Como los demonios habitan en los lagos, en los ríos, en el mar, de ahí que el hombre no tenga
en el elemento acuático tanto poder como en el terrestre. Los baños fluviales son peligrosos aun
en verano; por eso Lutero juzgaba más prudente bañarse en casa. Cuando los espíritus malignos
se transforman en gatos, monos o en otros bichos, tienen la misma fuerza, no mayor, que esos
animales. La explicación de que los loros y papagayos pronuncien palabras y de que los micos
remeden los gestos del hombre, es que dentro de ellos está el demonio. De los demonios íncubos
y de las mujerzuelas (Teufelshuren) que de ellos pueden engendrar hijos no le cabe la menor
duda. Admite como hecho muy real las conversaciones del Dr. Fausto —personaje histórico
nacido hacia 1480— con el diablo. Éste engaña frecuentemente a los hombres con ilusiones de la
fantasía, como en el caso de un monje que se comió media carretada de heno, y en el de un
hombre de Nordhausen que se tragó el carro con el carretero y con el caballo, mas luego se vio
que era un engaño demoníaco.
Todo lo pantanoso, lo malsano, lo mefítico, según Lutero, tenía relación con el espíritu
maligno. Más de una vez se alucinó en su vida, creyendo ver y oír a Satán, en forma de perro o de
cerdo, que se acercaba a molestarle y a disputar con él. No siempre se trataba de alucinamiento;
en ocasiones era solamente una falsa interpretación de un fenómeno natural. Dado el humorismo
burlón con que solía conversar con tales fantasmas y quimeras, más bien que de demonios, parece
tratarse de pobres diablejos de folklore.

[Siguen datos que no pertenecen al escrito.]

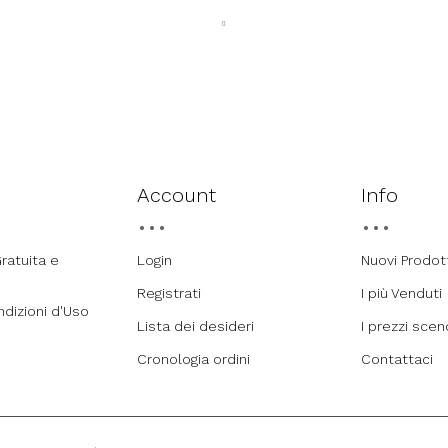
Account
Info
ratuita e
Login
Nuovi Prodot
Registrati
I più Venduti
ndizioni d'Uso
Lista dei desideri
I prezzi sce
Cronologia ordini
Contattaci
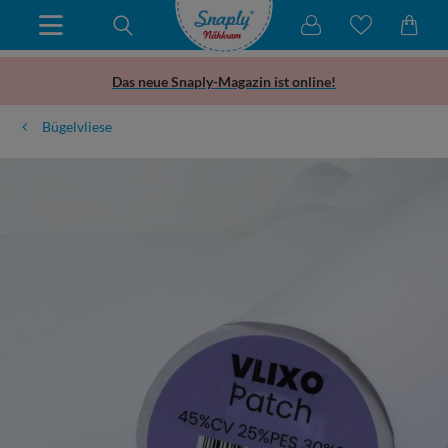
Das neue Snaply-Magazin ist online!
Bügelvliese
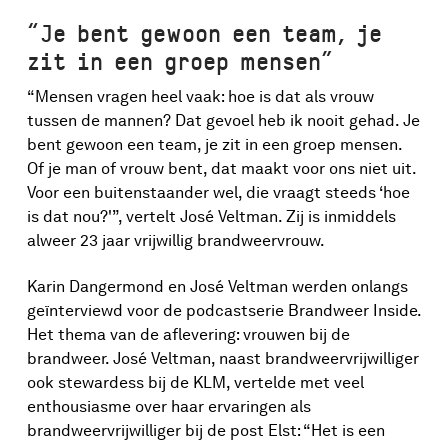
“Je bent gewoon een team, je
zit in een groep mensen”
“Mensen vragen heel vaak: hoe is dat als vrouw
tussen de mannen? Dat gevoel heb ik nooit gehad. Je
bent gewoon een team, je zit in een groep mensen.
Of je man of vrouw bent, dat maakt voor ons niet uit.
Voor een buitenstaander wel, die vraagt steeds ‘hoe
is dat nou?'”, vertelt José Veltman. Zij is inmiddels
alweer 23 jaar vrijwillig brandweervrouw.
Karin Dangermond en José Veltman werden onlangs
geïnterviewd voor de podcastserie Brandweer Inside.
Het thema van de aflevering: vrouwen bij de
brandweer. José Veltman, naast brandweervrijwilliger
ook stewardess bij de KLM, vertelde met veel
enthousiasme over haar ervaringen als
brandweervrijwilliger bij de post Elst: “Het is een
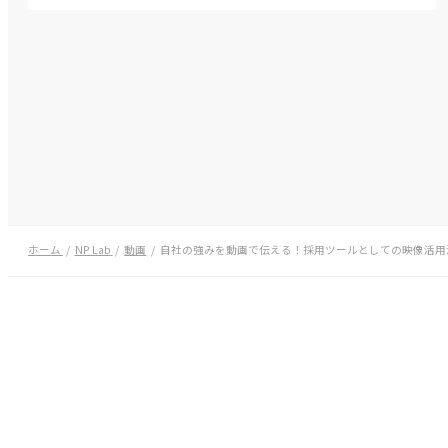
ホーム
NP Lab
動画
自社の強みを動画で伝える！採用ツールとしての映像活用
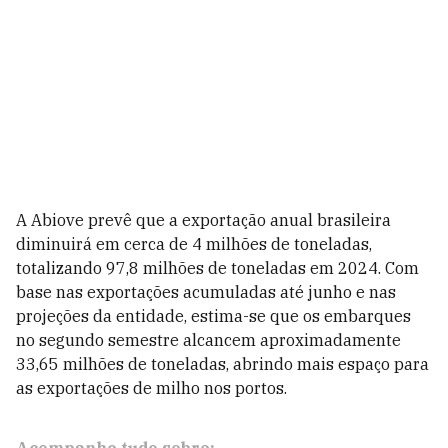
A Abiove prevê que a exportação anual brasileira
diminuirá em cerca de 4 milhões de toneladas,
totalizando 97,8 milhões de toneladas em 2024. Com
base nas exportações acumuladas até junho e nas
projeções da entidade, estima-se que os embarques
no segundo semestre alcancem aproximadamente
33,65 milhões de toneladas, abrindo mais espaço para
as exportações de milho nos portos.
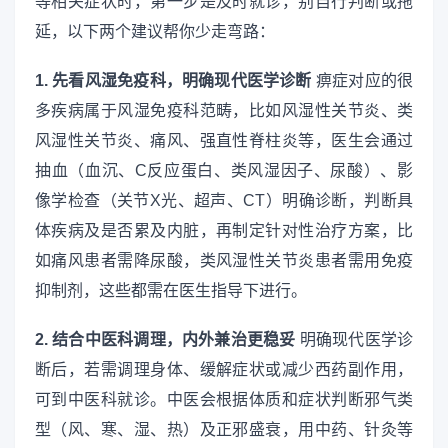
等相关症状时，第一步是及时就诊，别自行判断或拖
延，以下两个建议帮你少走弯路：
1. 先看风湿免疫科，明确现代医学诊断
痹症对应的很
多疾病属于风湿免疫科范畴，比如风湿性关节炎、类
风湿性关节炎、痛风、强直性脊柱炎等，医生会通过
抽血（血沉、C反应蛋白、类风湿因子、尿酸）、影
像学检查（关节X光、超声、CT）明确诊断，判断具
体疾病及是否累及内脏，再制定针对性治疗方案，比
如痛风患者需降尿酸，类风湿性关节炎患者需用免疫
抑制剂，这些都需在医生指导下进行。
2. 结合中医科调理，内外兼治更稳妥
明确现代医学诊
断后，若需调理身体、缓解症状或减少西药副作用，
可到中医科就诊。中医会根据体质和症状判断邪气类
型（风、寒、湿、热）及正邪盛衰，用中药、针灸等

Relatos espantables y leyendas supersticiosas llegarían a sus oídos por la noche, después de
cenar, de labios de su propio padre, pues sabido es que entre los mineros, que trabajaban en las
tenebrosas entrañas de la tierra, entre tímidas luces parpadeantes y sombras movedizas, cundían
fácilmente las más absurdas creencias en seres misteriosos, en espectros y estantiguas.
Mas no todo lo que oía el niño eran cosas de susto. Con la alegría de los demás chiquillos de
su edad escuchó cuentos alegres, jugó y retozó con sus compañeros en la plaza y en el campo,
participó en las fiestas populares y religiosas, que eran frecuentísimas.

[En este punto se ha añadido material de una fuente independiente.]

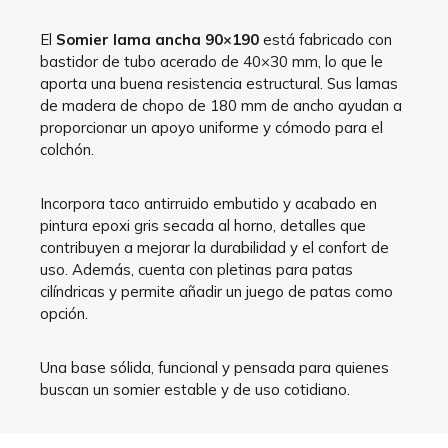
El
Somier lama ancha 90×190
está fabricado con
bastidor de tubo acerado de 40×30 mm, lo que le
aporta una buena resistencia estructural. Sus lamas
de madera de chopo de 180 mm de ancho ayudan a
proporcionar un apoyo uniforme y cómodo para el
colchón.
Incorpora taco antirruido embutido y acabado en
pintura epoxi gris secada al horno, detalles que
contribuyen a mejorar la durabilidad y el confort de
uso. Además, cuenta con pletinas para patas
cilíndricas y permite añadir un juego de patas como
opción.
Una base sólida, funcional y pensada para quienes
buscan un somier estable y de uso cotidiano.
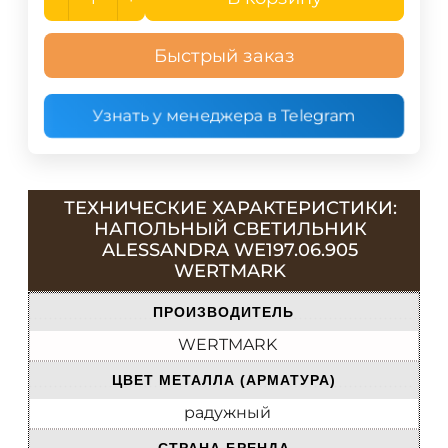
Быстрый заказ
Узнать у менеджера в Telegram
ТЕХНИЧЕСКИЕ ХАРАКТЕРИСТИКИ:
НАПОЛЬНЫЙ СВЕТИЛЬНИК
ALESSANDRA WE197.06.905
WERTMARK
ПРОИЗВОДИТЕЛЬ
WERTMARK
ЦВЕТ МЕТАЛЛА (АРМАТУРА)
радужный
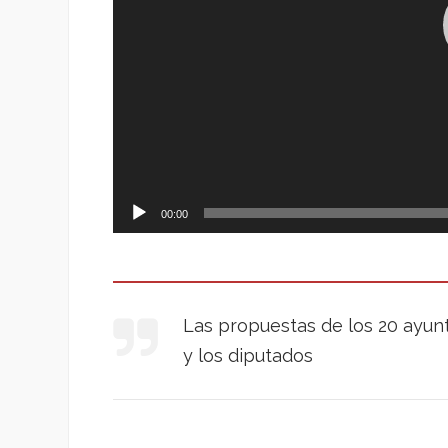
00:00
Las propuestas de los 20 ayunt
y los diputados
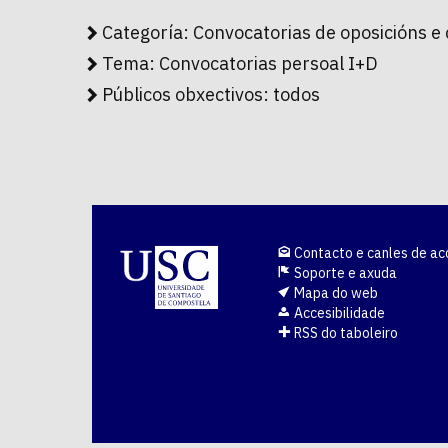
Categoría:
Convocatorias de oposicións e
Tema:
Convocatorias persoal I+D
Públicos obxectivos:
todos
Contacto e canles de ac
Soporte e axuda
Mapa do web
Accesibilidade
RSS do taboleiro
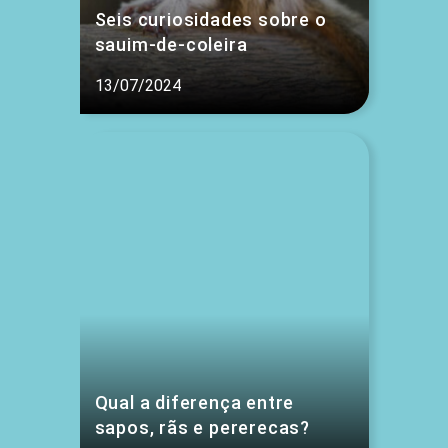
Seis curiosidades sobre o
sauim-de-coleira
13/07/2024
Qual a diferença entre
sapos, rãs e pererecas?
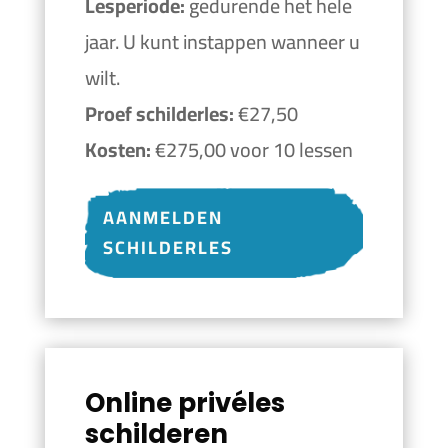
Lesperiode:
gedurende het hele
jaar. U kunt instappen wanneer u
wilt.
Proef schilderles:
€27,50
Kosten:
€275,00 voor 10 lessen
AANMELDEN
SCHILDERLES
Online privéles
schilderen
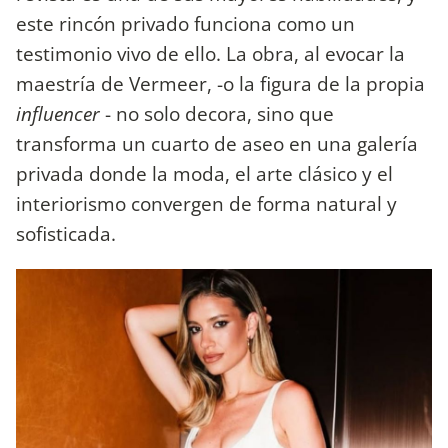
este rincón privado funciona como un
testimonio vivo de ello. La obra, al evocar la
maestría de Vermeer, -o la figura de la propia
influencer
- no solo decora, sino que
transforma un cuarto de aseo en una galería
privada donde la moda, el arte clásico y el
interiorismo convergen de forma natural y
sofisticada.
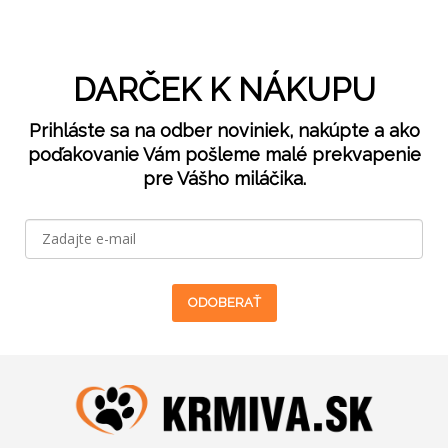
DARČEK K NÁKUPU
Prihláste sa na odber noviniek, nakúpte a ako
poďakovanie Vám pošleme malé prekvapenie
pre Vášho miláčika.
ODOBERAŤ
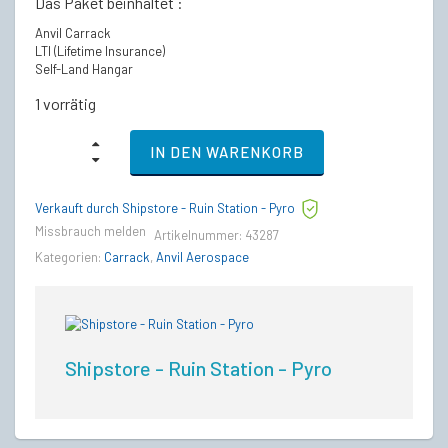
Das Paket beinhaltet :
Anvil Carrack
LTI (Lifetime Insurance)
Self-Land Hangar
1 vorrätig
Anvil
IN DEN WARENKORB
Carrack
-
LTI
Verkauft durch Shipstore - Ruin Station - Pyro
Lebenslange
Versicherung
Missbrauch melden
Artikelnummer:
43287
quantity
Kategorien:
Carrack
,
Anvil Aerospace
Shipstore - Ruin Station - Pyro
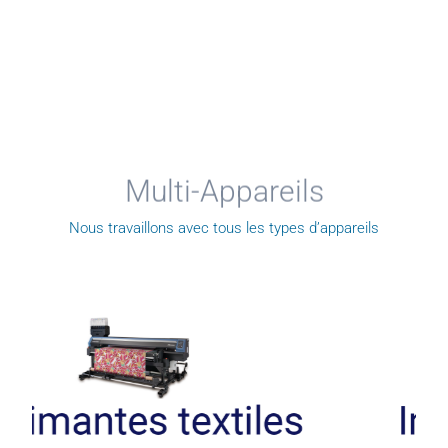
Multi-Appareils
Nous travaillons avec tous les types d’appareils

También aprendió en el seno de su familia lecciones útiles y provechosas, historias
consoladoras, ejemplos de virtud cristiana. En Cuaresma, en Pascua de Resurrección, en
Pentecostés, en Navidad, en las principales festividades litúrgicas, oiría hablar y predicar de
Cristo, nuestro Salvador; de la Virgen María, Madre de Dios y Abogada nuestra; de los apóstoles
y santos, especialmente de San Pedro, de San Juan, de San Martín, de San Jorge, patrono de su
parroquia, y de Santa Ana, cuyo culto se propagaba mucho en aquellos días, particularmente
entre los mineros; tanto que el mismo Lutero dirá en 1518 que «esta Santa es ahora casi más
ensalzada que la bienaventurada Virgen María».
Con sus padres y hermanos frecuentaría la iglesia parroquial todos los días festivos para oír la
misa solemne por la mañana y las vísperas por la tarde. Y sería su madre la que en casa le
enseñaría a rezar, en su jugosa lengua germánica, el padrenuestro, el avemaría, la salve, el credo,
las oraciones de la mañana y de la noche. En la escuela pública las aprendería en latín.